A third integrative motif is the increasing prominence of learning under constraints: data scarcity, nonstationarity, safety requirements, and physical feasibility. Several papers explicitly address limited historical data (e.g., small-scale PV or specialized industrial settings) through transfer learning, similarity measures, or careful feature construction. Others operate under strict safety constraints (data center temperature risk, grid component degradation) where conservative bias and uncertainty awareness may matter more than average accuracy. These concerns resonate with a data-centric view of AI, emphasizing that data quality, provenance, and operational alignment frequently determine real-world impact more than incremental model sophistication [
3]. In smart energy systems, where measurement and logging infrastructures vary widely, this perspective is particularly important for building reliable and maintainable AI solutions.
A fourth theme is the emergence of simulation-enabled learning and digital twins as a practical bridge between data-driven methods and physical infrastructures. Reinforcement learning contributions in this Special Issue rely on high-fidelity simulation to enable safe training, systematic evaluation, and comparison against operational baselines. This reliance on simulated interaction reflects established RL principles [
4] and aligns with the broader engineering movement toward digital twins as virtual representations that support monitoring, prediction, and optimization across system lifecycles [
5]. For energy applications, digital twins can serve not only as training environments but also as validation tools for stress-testing policies against rare events, abnormal operating regimes, and constraint boundaries that are difficult to observe in historical data.
A fifth theme concerns the integration of domain knowledge and physical structures with machine learning. While not all contributions explicitly adopt physics-based constraints, the direction toward hybrid modeling is evident: models are tailored to domain structures (e.g., cascade coupling, thermal behavior, degradation mechanisms) and evaluated with respect to physically meaningful behaviors.

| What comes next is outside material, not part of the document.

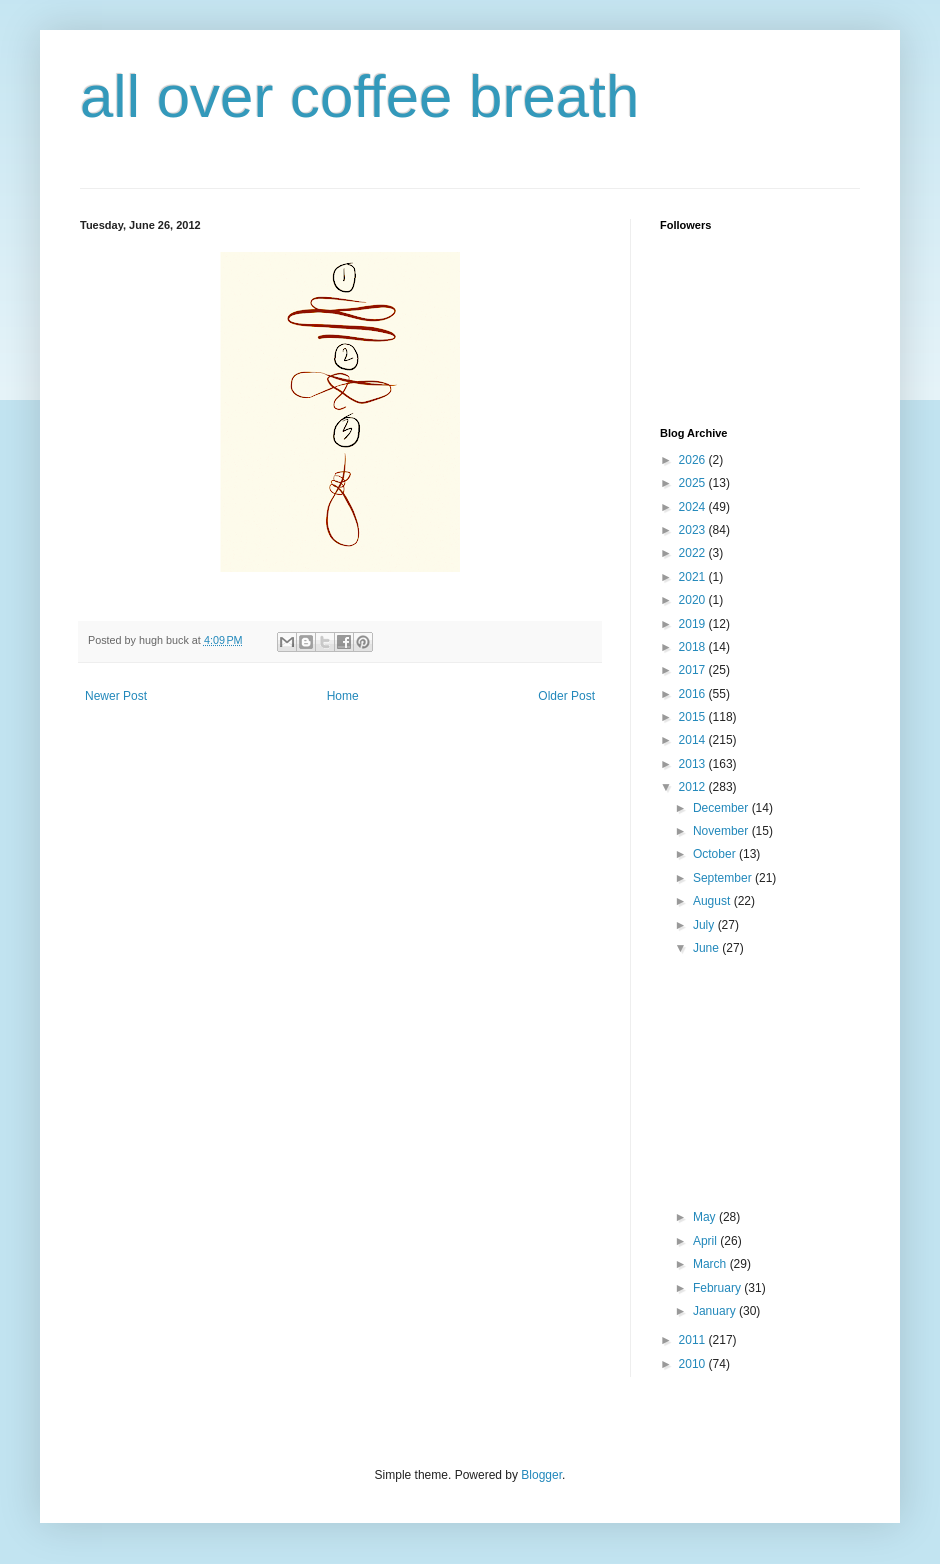 The height and width of the screenshot is (1564, 940). Describe the element at coordinates (694, 1340) in the screenshot. I see `2011` at that location.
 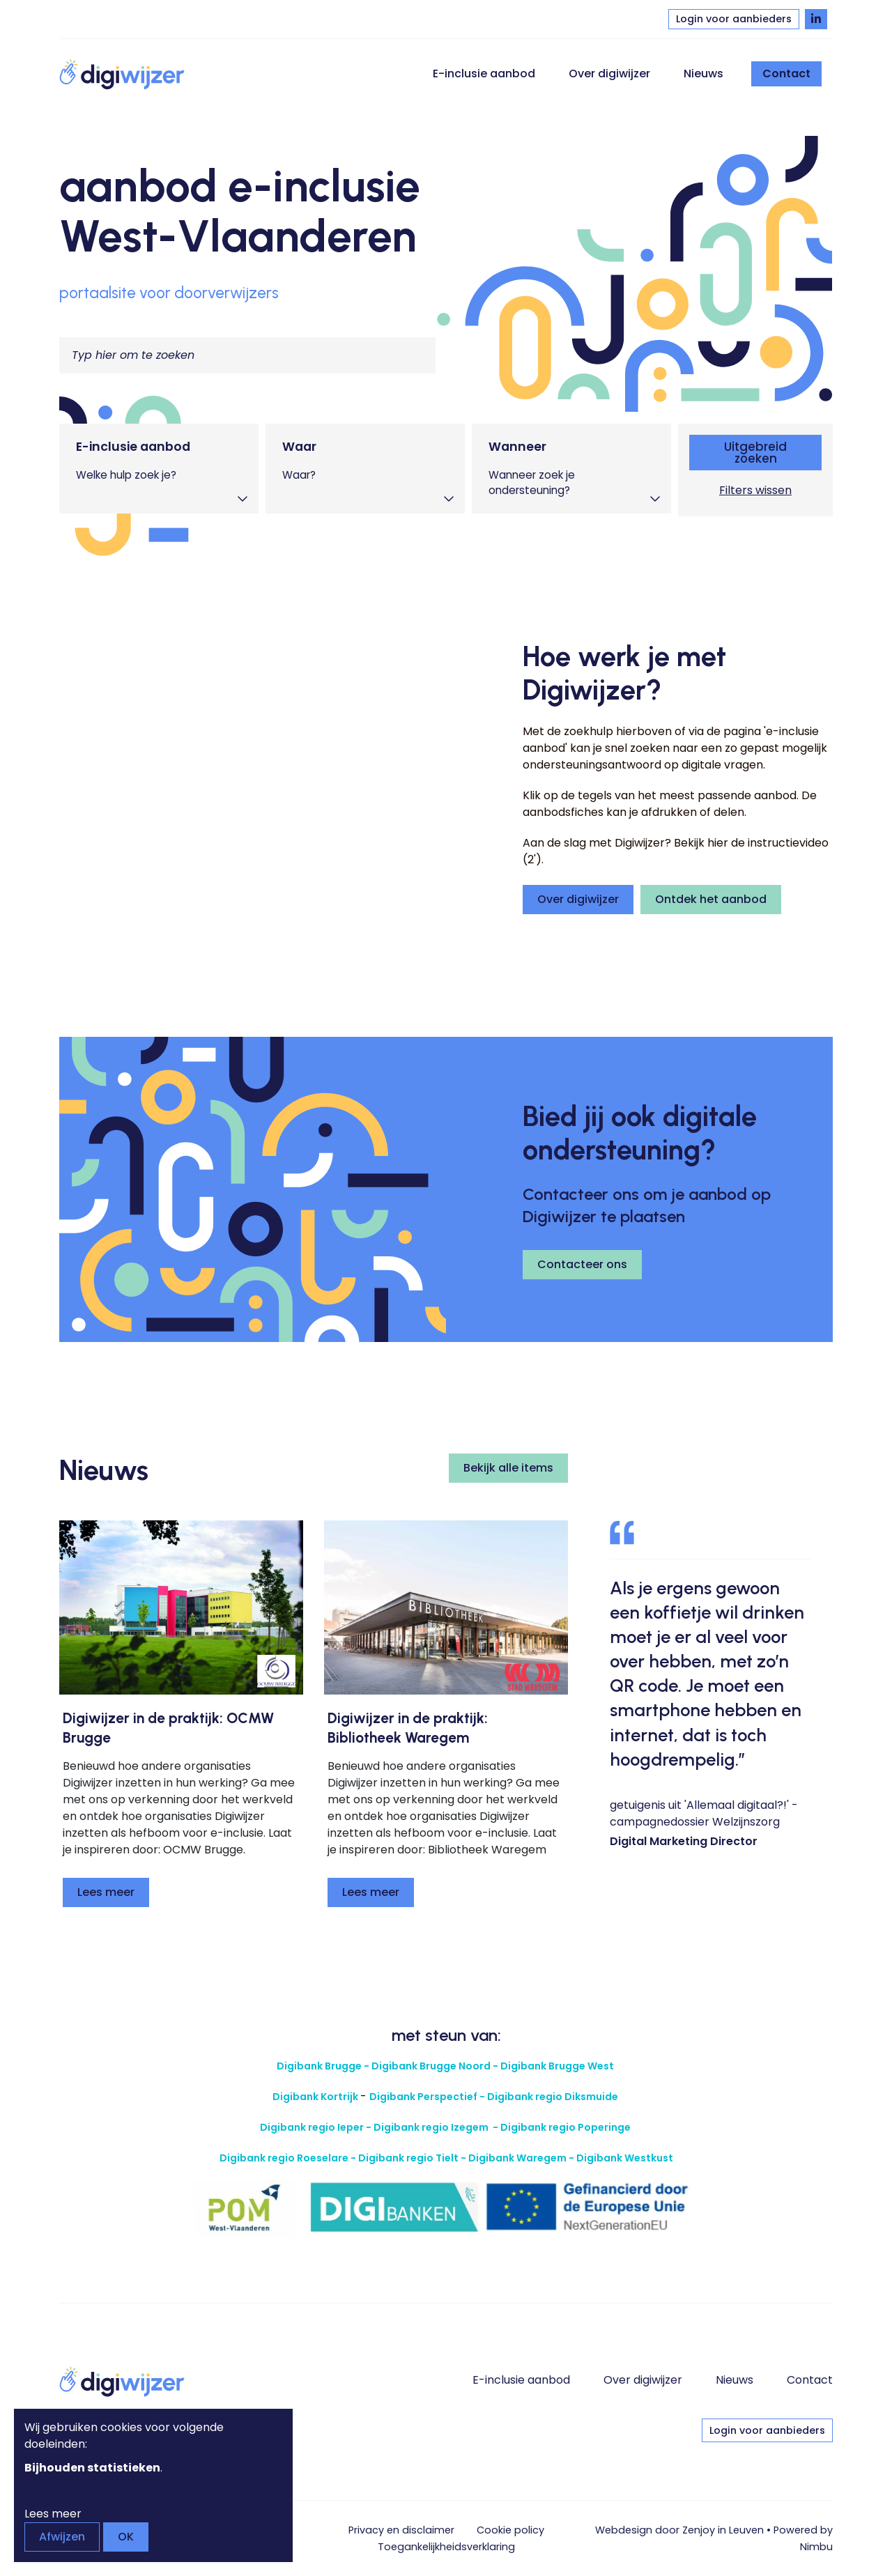 I want to click on Afwijzen, so click(x=62, y=2537).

This broader trajectory is increasingly reflected in the literature on physics-informed learning, which seeks to combine data efficiency with physical consistency and improved generalization [
6]. For smart energy systems—where conservation laws, operational constraints, and safety margins are non-negotiable—hybrid and physics-informed approaches represent a promising path to reducing brittle behavior under distribution shifts.
Finally, this Special Issue collectively highlights a practical research agenda for the next phase of AI in energy: (i) decision-centric evaluation that links predictive performance to economic and safety outcomes; (ii) robust learning under distribution shift and data scarcity; (iii) constraint-aware and safe reinforcement learning for mission-critical control; (iv) standardized, reusable digital twin environments for benchmarking; and (v) hybrid modeling that incorporates physical principles and uncertainty quantification. These directions align with recent surveys emphasizing reinforcement learning’s expanding role in sustainable energy systems and the need for standardization and safety in sequential decision-making under uncertainty [
7].
In summary, the contributions of this Special Issue support a consolidated view of smart energy intelligence: forecasting, optimization, and reliability are not separate research silos but complementary components of an integrated socio-technical system. Progress, therefore, depends on methods that are accurate and operationally meaningful, computationally feasible and robust, and innovative and aligned with engineering realities.